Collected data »
╭──

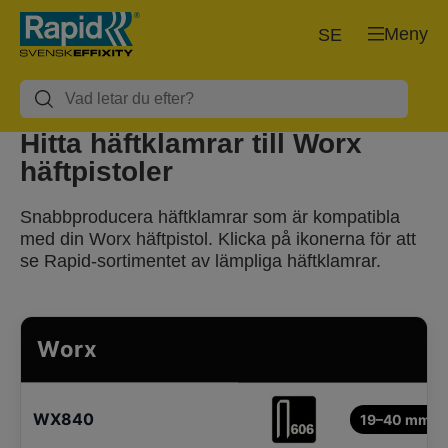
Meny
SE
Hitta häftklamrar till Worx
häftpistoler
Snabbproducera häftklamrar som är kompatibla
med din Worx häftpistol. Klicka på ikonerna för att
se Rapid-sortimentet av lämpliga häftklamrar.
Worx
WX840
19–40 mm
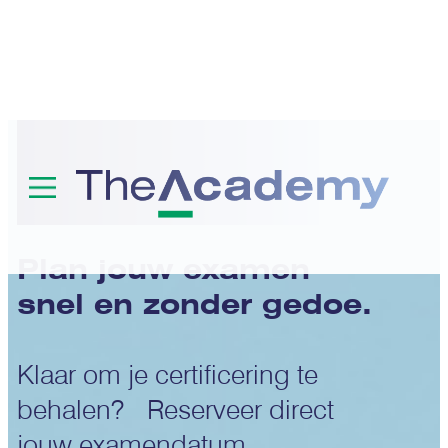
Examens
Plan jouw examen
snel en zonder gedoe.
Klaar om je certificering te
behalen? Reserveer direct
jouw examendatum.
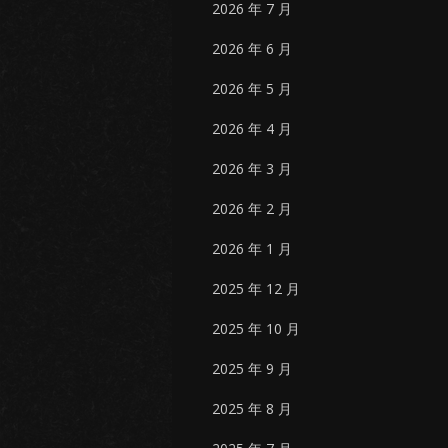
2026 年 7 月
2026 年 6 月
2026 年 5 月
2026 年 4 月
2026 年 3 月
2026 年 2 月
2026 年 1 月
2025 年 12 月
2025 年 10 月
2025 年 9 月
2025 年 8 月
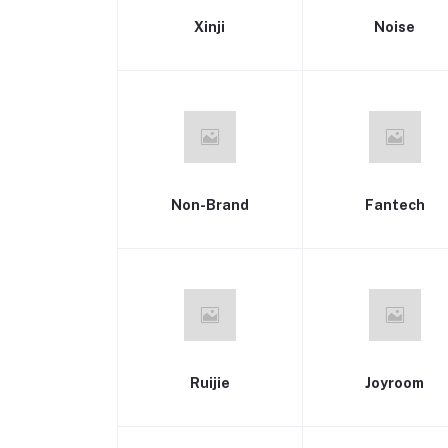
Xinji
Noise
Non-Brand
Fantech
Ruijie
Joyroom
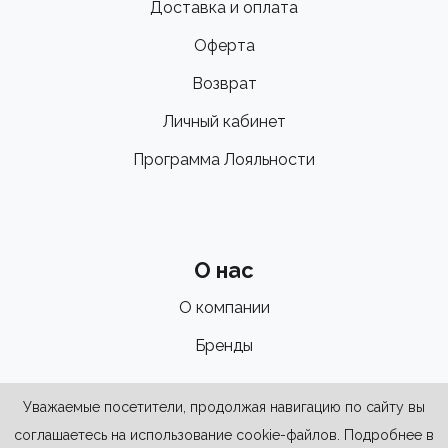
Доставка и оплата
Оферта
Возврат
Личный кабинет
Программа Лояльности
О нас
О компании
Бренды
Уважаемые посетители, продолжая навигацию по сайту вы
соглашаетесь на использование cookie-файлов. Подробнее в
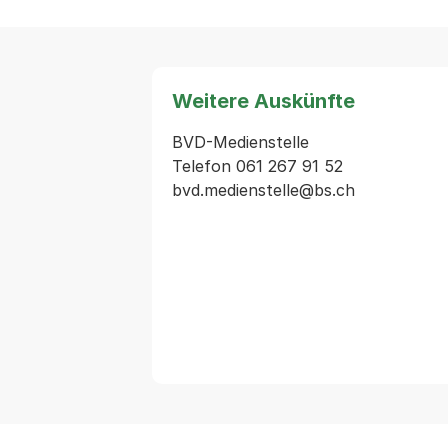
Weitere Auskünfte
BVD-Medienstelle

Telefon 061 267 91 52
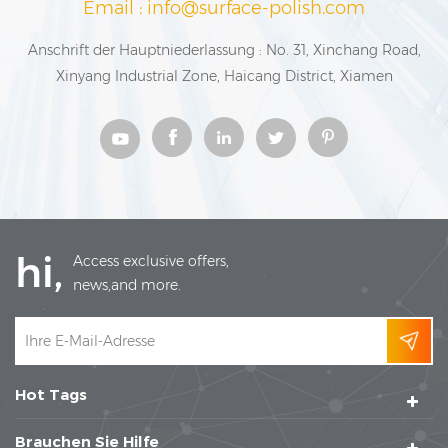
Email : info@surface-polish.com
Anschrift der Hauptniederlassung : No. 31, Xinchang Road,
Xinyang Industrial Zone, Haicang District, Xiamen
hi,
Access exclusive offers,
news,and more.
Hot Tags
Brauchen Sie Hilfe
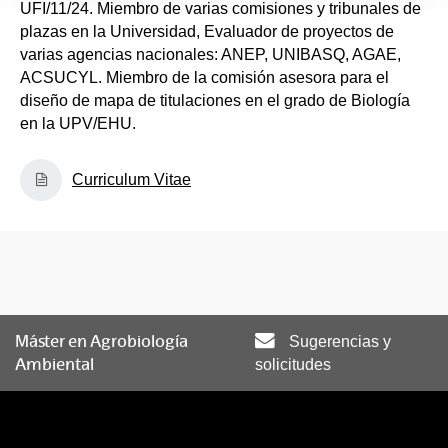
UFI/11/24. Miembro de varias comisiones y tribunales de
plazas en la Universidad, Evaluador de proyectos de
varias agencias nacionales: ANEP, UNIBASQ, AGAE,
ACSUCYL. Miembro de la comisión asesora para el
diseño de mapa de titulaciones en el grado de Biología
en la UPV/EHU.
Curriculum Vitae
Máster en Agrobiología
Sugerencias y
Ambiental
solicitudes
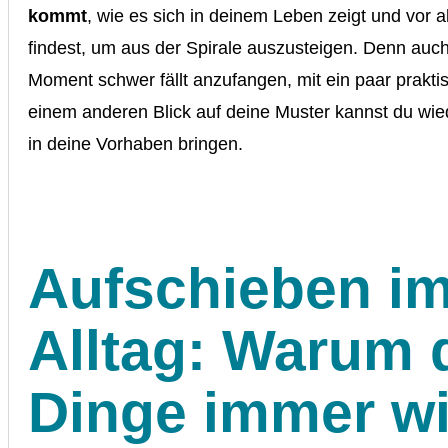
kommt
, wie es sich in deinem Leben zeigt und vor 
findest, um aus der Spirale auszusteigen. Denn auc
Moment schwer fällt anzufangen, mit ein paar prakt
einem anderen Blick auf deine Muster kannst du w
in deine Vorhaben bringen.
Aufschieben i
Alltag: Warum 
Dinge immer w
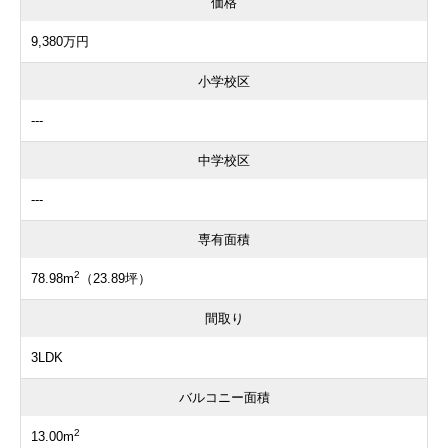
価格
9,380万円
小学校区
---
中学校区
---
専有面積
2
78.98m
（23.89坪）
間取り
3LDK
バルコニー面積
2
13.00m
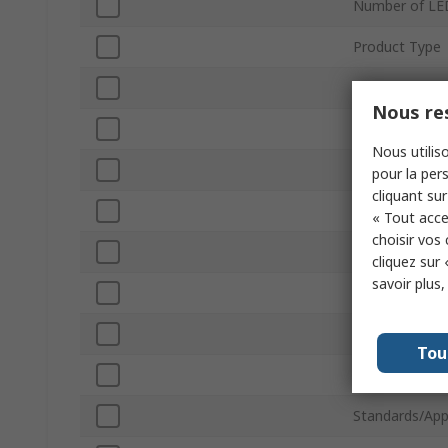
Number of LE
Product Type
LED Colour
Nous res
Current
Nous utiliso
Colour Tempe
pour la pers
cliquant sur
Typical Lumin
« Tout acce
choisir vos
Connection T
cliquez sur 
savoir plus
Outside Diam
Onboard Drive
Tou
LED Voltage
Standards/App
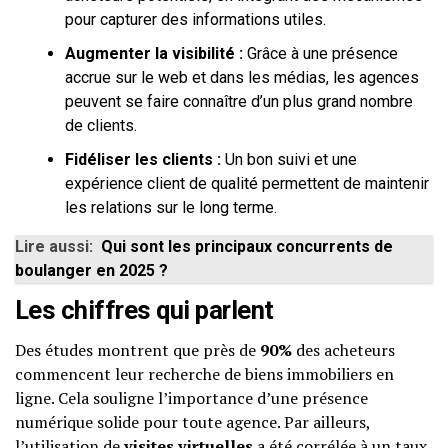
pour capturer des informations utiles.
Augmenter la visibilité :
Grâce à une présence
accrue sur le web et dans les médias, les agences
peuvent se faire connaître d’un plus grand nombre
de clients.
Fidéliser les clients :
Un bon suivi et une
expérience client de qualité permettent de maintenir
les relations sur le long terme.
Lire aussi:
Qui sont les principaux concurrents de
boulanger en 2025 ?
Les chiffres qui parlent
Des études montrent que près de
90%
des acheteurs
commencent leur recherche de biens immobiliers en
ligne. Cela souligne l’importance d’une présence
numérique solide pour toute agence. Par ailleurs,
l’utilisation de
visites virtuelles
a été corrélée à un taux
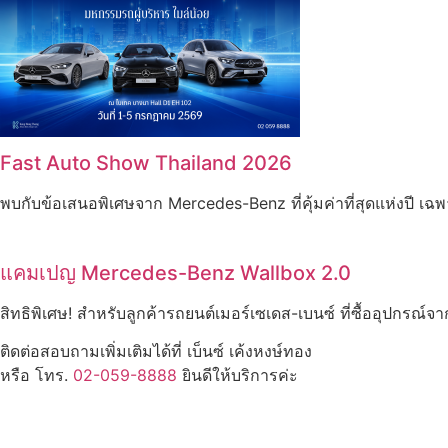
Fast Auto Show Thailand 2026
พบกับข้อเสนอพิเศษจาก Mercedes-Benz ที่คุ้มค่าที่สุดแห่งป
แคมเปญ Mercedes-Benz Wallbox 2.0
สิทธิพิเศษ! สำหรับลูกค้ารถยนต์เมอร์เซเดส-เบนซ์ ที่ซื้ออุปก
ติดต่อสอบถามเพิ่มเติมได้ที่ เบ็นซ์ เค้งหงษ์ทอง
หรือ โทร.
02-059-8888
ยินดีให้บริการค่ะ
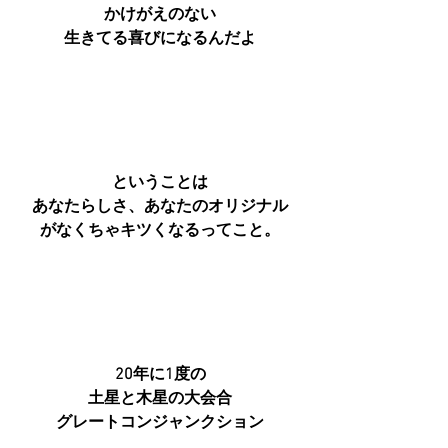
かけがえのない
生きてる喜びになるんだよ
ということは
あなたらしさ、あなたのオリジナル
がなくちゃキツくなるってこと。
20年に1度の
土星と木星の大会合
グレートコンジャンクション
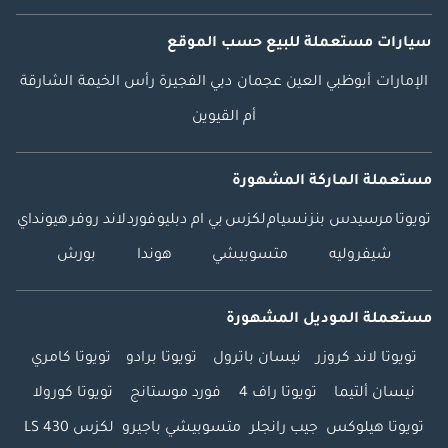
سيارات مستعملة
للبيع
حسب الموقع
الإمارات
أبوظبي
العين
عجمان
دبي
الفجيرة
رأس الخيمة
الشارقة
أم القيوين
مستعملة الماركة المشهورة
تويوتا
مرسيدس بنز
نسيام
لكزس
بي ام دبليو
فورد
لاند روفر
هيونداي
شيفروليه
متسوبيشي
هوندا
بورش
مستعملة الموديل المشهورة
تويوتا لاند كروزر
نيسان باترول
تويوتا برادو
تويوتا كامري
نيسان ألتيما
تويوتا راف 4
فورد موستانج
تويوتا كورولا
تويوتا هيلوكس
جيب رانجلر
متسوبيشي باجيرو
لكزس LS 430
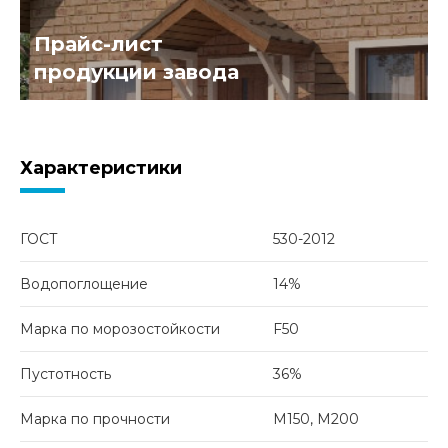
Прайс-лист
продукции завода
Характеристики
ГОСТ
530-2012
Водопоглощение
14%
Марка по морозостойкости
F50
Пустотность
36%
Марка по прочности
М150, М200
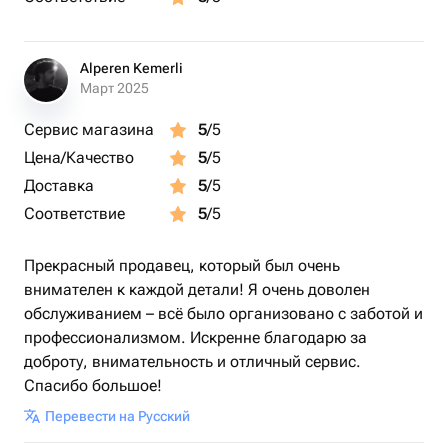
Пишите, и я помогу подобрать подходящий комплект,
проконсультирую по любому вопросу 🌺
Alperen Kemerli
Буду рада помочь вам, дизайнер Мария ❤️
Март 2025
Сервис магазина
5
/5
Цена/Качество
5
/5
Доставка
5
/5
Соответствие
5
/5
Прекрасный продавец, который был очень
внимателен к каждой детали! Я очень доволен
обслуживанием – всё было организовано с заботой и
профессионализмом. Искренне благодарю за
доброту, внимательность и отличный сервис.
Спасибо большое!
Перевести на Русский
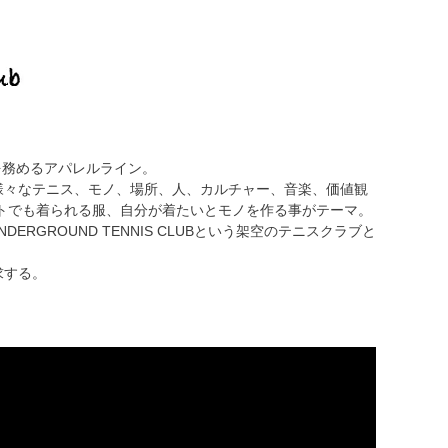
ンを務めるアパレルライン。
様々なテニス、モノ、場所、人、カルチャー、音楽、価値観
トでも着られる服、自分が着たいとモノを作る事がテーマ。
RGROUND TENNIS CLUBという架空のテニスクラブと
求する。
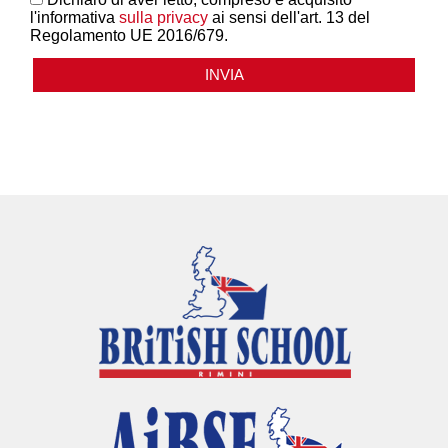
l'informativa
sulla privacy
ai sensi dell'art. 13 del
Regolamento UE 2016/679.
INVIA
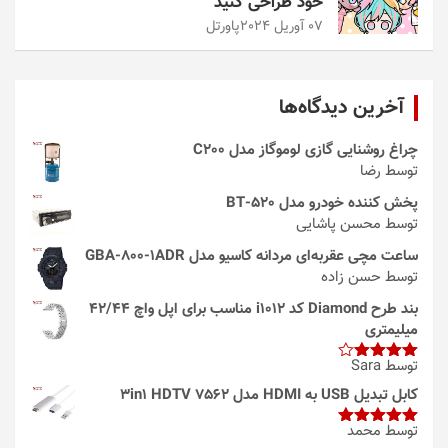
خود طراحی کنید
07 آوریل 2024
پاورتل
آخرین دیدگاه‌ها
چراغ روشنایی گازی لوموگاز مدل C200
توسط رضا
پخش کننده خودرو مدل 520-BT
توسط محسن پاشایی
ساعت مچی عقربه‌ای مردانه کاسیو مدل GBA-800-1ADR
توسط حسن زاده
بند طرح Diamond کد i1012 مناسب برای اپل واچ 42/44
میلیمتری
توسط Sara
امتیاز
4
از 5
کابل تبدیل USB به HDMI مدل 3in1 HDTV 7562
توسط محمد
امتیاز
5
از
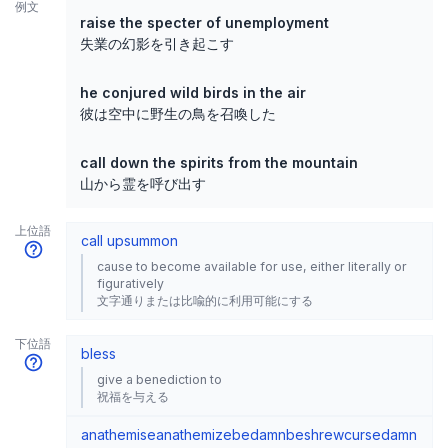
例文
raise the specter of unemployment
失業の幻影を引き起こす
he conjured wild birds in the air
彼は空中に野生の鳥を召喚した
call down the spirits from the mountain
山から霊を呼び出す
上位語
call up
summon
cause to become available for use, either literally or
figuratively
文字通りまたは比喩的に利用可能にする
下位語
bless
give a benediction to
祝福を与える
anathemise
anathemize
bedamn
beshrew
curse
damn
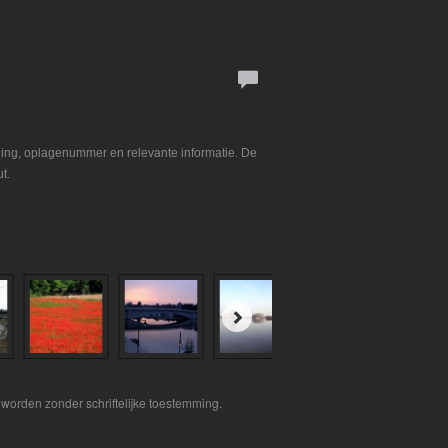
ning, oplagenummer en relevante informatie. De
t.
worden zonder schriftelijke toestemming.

╰──

Goal of the exercise »
Only the lines containing the string "varias" are needed; pull them out of the records.

Written solution »
UFI/11/24. Miembro de varias comisiones y tribunales de
varias agencias nacionales: ANEP, UNIBASQ, AGAE,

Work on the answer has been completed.